It was originally designed to photograph the smooth lunar landscape. The images it took would then be parsed for ideal landing locations for the Surveyor and Apollo missions. The Lunar Orbiter 1 was the first American spacecraft to orbit the moon, and it was the first of five spacecraft in the Lunar Orbiter program that was operated between 1966 and 1967. The Surveyor program followed between 1966 and 1968, and the manned Apollo flights followed later from 1968 to 1972.
On August 23, 1966, the Lunar Orbiter 1 took a photo that changed our perspective entirely.
It wasn’t the first photograph taken of Earth. That honor goes to a V-2 missile launched in 1946 from the White Sands Missile Range. A 35mm motion picture was affixed to the missile, and it took a photo every second and a half. The photo below was taken from a height of 65 miles.
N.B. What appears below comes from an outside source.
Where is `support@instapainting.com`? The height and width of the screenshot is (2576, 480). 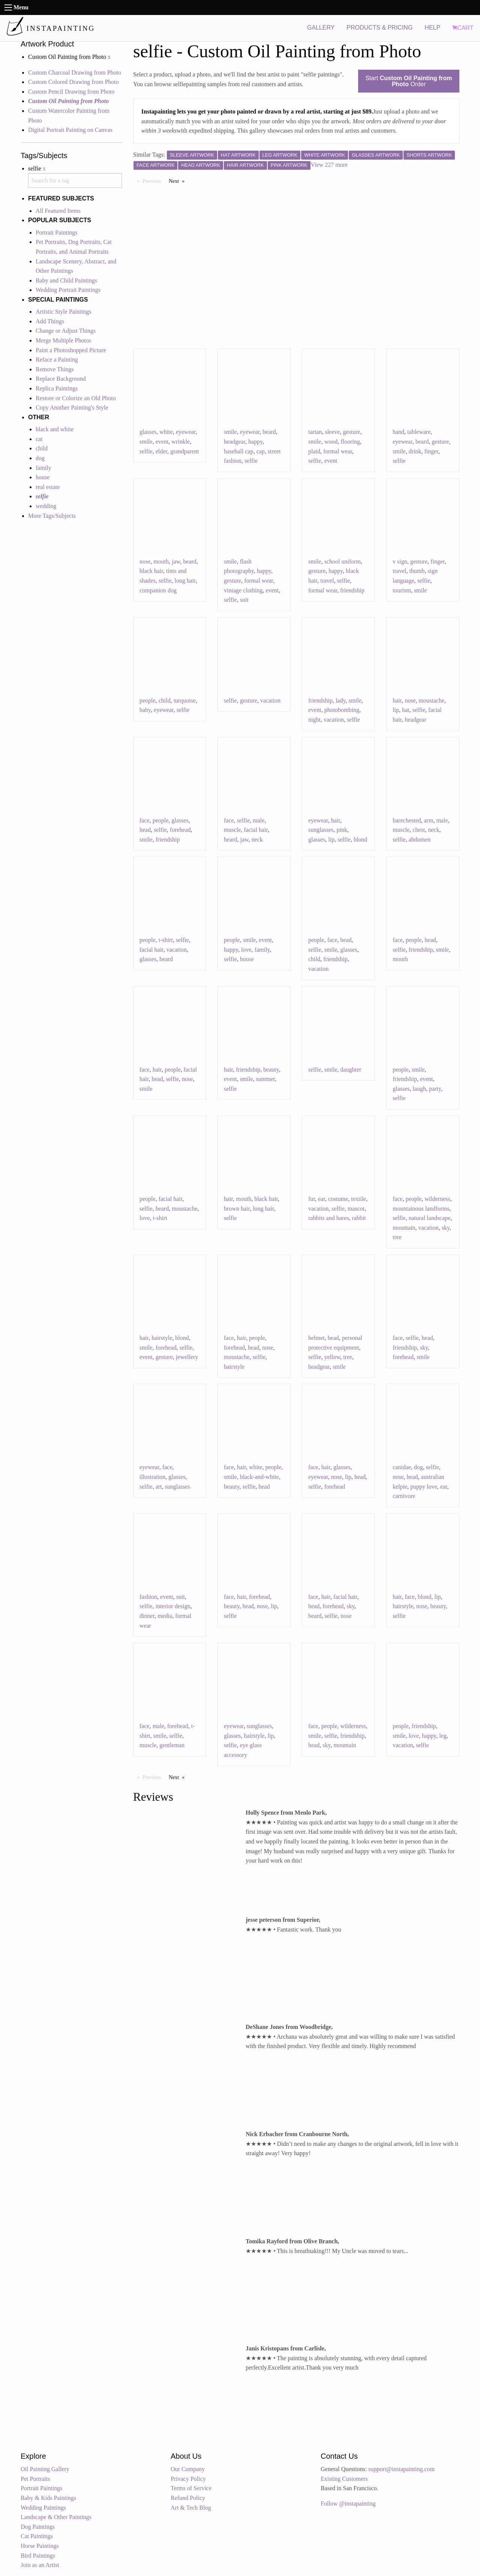 support@instapainting.com is located at coordinates (401, 2469).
The missile ultimately fell back to earth, crashed, and destroyed the camera. Fortunately, the film was encased in steel.
The photograph from the Lunar Orbiter 1 gave all of us back home a brand new perspective. It was the first image of our planet from another place. The photo from the V-2 missile and other photographs from later rockets and satellites only gave us what amounted to puzzle pieces, fragmentary views of the larger picture. With half of Earth obscured by darkness, Lunar 1′s photo made us realize how small we really are. Earth isn’t the only rock in space, and with the broad lunar landscape at the foreground, the Earth looks like a misplaced billiards ball.
While it was and still is a groundbreaking image, it isn’t the most beautiful one we have of our planet. The famous Blue Marble was taken December 7, 1972 during the Apollo 17 mission from a distance of 28,000 miles. With the sun behind them, the astronauts had the best possible lighting, and the photograph they took received nearly instant popularity. Even today, it is one of the most recognizable photographs.
Granted, the Blue Marble doesn’t have the perspective that Lunar 1′s image has, and that’s what sets it apart. We look infinitesimal from the Moon, and your house definitely is not visible. Rough day at work? Look at that photo and consider your place in the universe. There’s a monk-like peacefulness that comes with space photography, and the Lunar Orbiter 1 made one of the most important contributions.